▶ Information shown:
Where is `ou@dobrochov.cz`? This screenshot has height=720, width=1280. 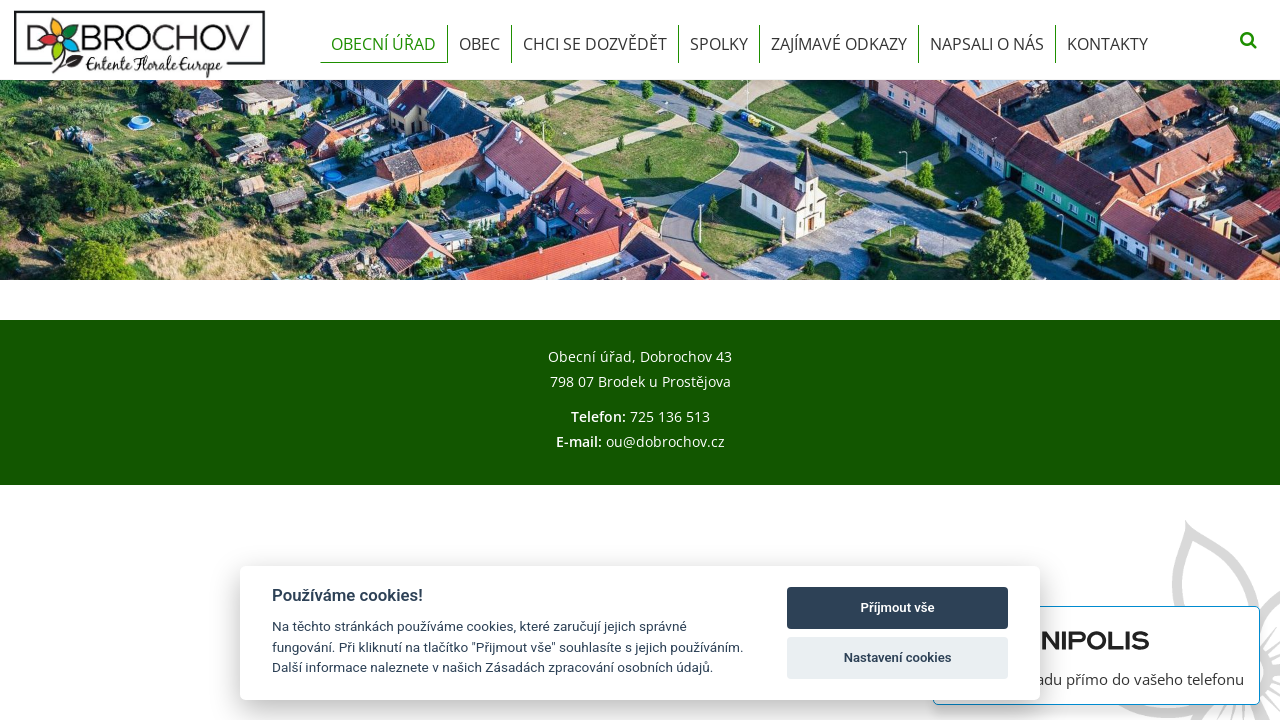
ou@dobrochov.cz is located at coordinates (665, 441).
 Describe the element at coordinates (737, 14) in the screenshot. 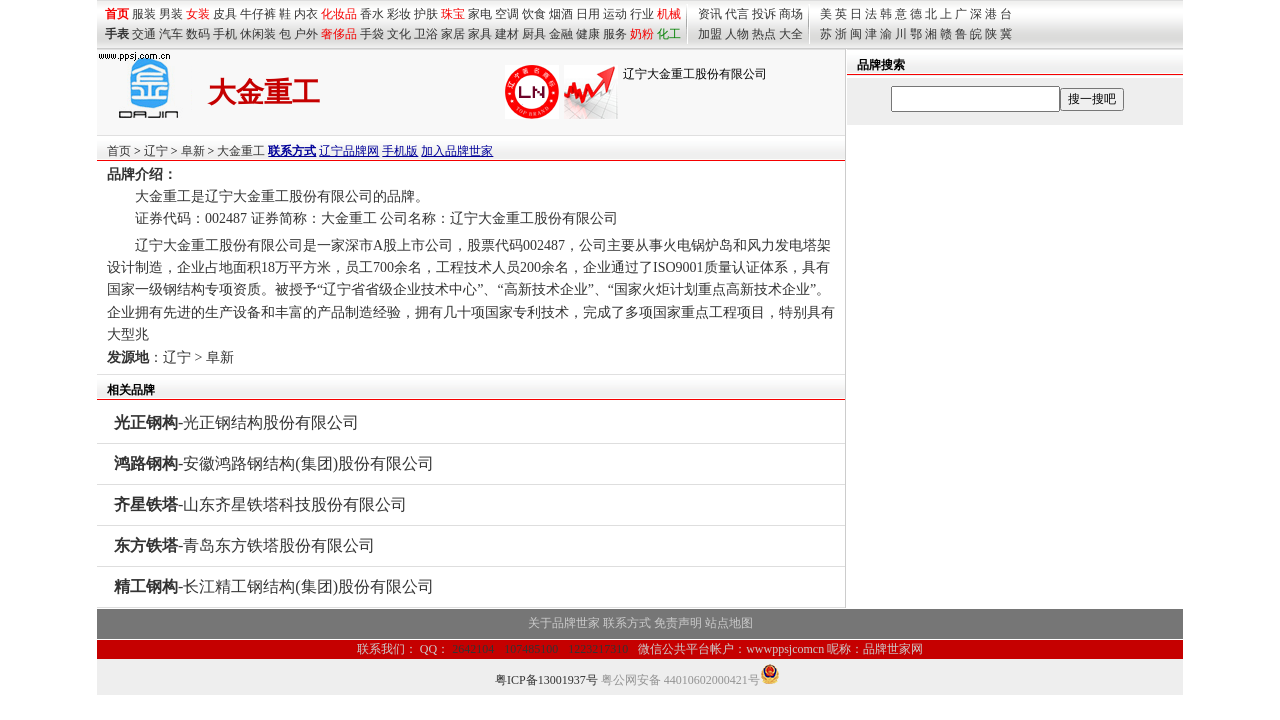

--

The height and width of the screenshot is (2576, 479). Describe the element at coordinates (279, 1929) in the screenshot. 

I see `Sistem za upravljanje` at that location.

---

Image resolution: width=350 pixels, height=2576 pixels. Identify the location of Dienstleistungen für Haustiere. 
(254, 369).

▶ Instructions for the task: In the data above, find the line containing "has height=720, width=1280." and the line containing "Describe the element at coordinates (737, 14)". Repeat those two lines and everything between them exactly, minus the pictures.

▶ Response below:
Where is `ou@dobrochov.cz`? This screenshot has height=720, width=1280. 
ou@dobrochov.cz is located at coordinates (665, 441).
 Describe the element at coordinates (737, 14) in the screenshot. 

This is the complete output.